─── Source records

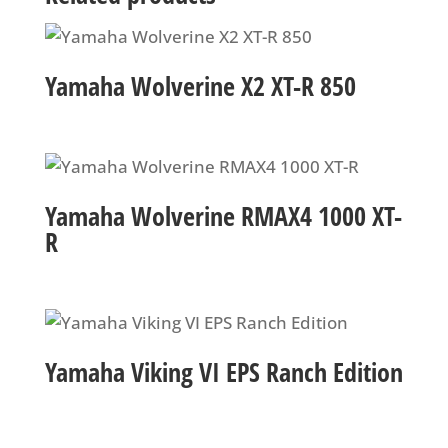
Yamaha Wolverine X2 XT-R 850
Yamaha Wolverine RMAX4 1000 XT-
R
Yamaha Viking VI EPS Ranch Edition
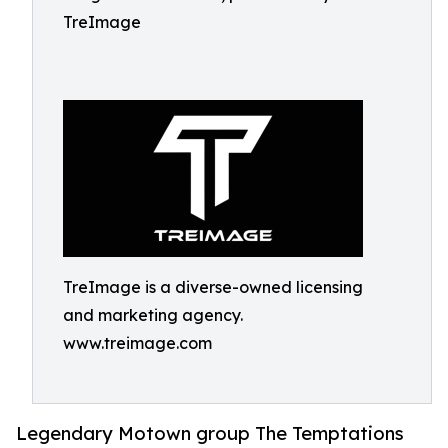
TreImage
TreImage is a diverse-owned licensing
and marketing agency.
www.treimage.com
Legendary Motown group The Temptations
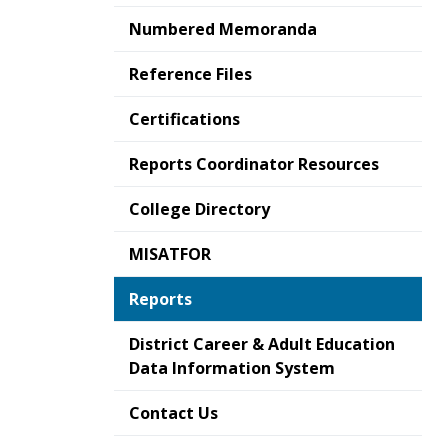
Numbered Memoranda
Reference Files
Certifications
Reports Coordinator Resources
College Directory
MISATFOR
Reports
District Career & Adult Education
Data Information System
Contact Us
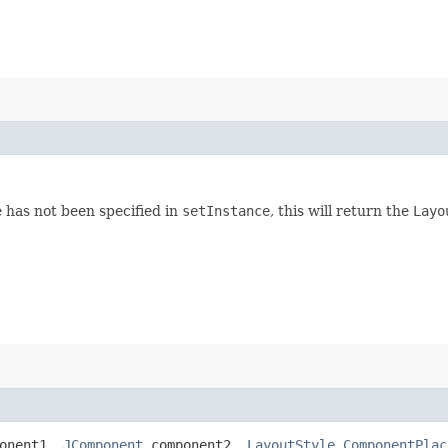
ce has not been specified in
setInstance
, this will return the
Layo
onent1,
JComponent
component2,
LayoutStyle.ComponentPlac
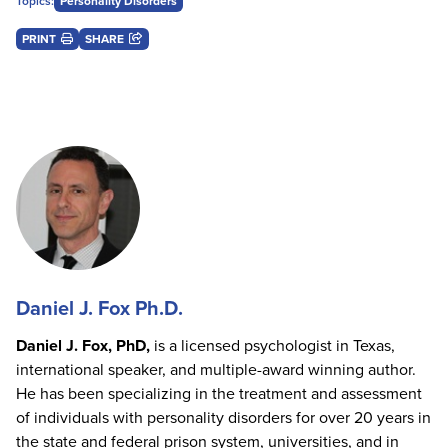
Topics:
Personality Disorders
PRINT
SHARE
Daniel J. Fox Ph.D.
Daniel J. Fox, PhD,
is a licensed psychologist in Texas,
international speaker, and multiple-award winning author.
He has been specializing in the treatment and assessment
of individuals with personality disorders for over 20 years in
the state and federal prison system, universities, and in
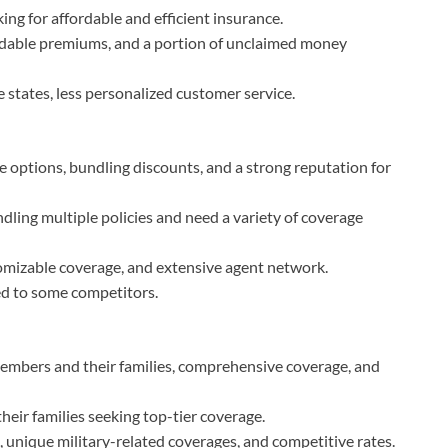
ing for affordable and efficient insurance.
ordable premiums, and a portion of unclaimed money
me states, less personalized customer service.
e options, bundling discounts, and a strong reputation for
dling multiple policies and need a variety of coverage
omizable coverage, and extensive agent network.
d to some competitors.
 members and their families, comprehensive coverage, and
heir families seeking top-tier coverage.
, unique military-related coverages, and competitive rates.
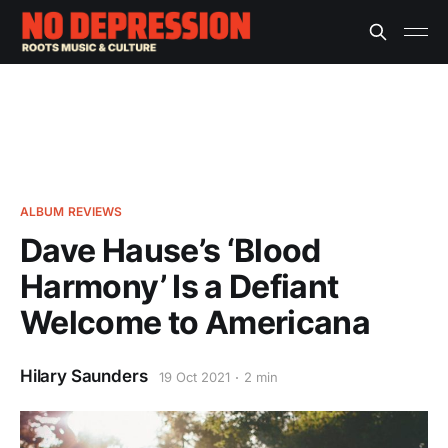
ALBUM REVIEWS
Dave Hause’s ‘Blood
Harmony’ Is a Defiant
Welcome to Americana
Hilary Saunders
19 Oct 2021
2 min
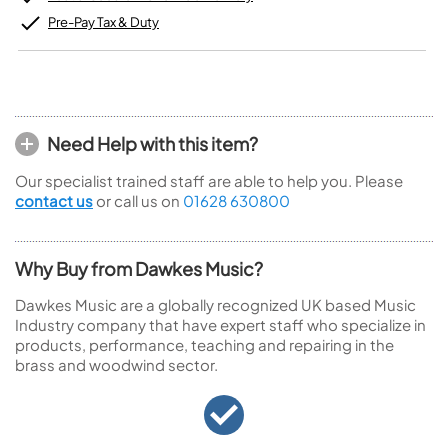
Pre-Pay Tax & Duty
Need Help with this item?
Our specialist trained staff are able to help you. Please
contact us
or call us on
01628 630800
Why Buy from Dawkes Music?
Dawkes Music are a globally recognized UK based Music
Industry company that have expert staff who specialize in
products, performance, teaching and repairing in the
brass and woodwind sector.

──────

Exercise requirements
Above are the entries; copy out every line among them that contains the word "families".

Answer space
 members and their families, comprehensive coverage, and
heir families seeking top-tier coverage.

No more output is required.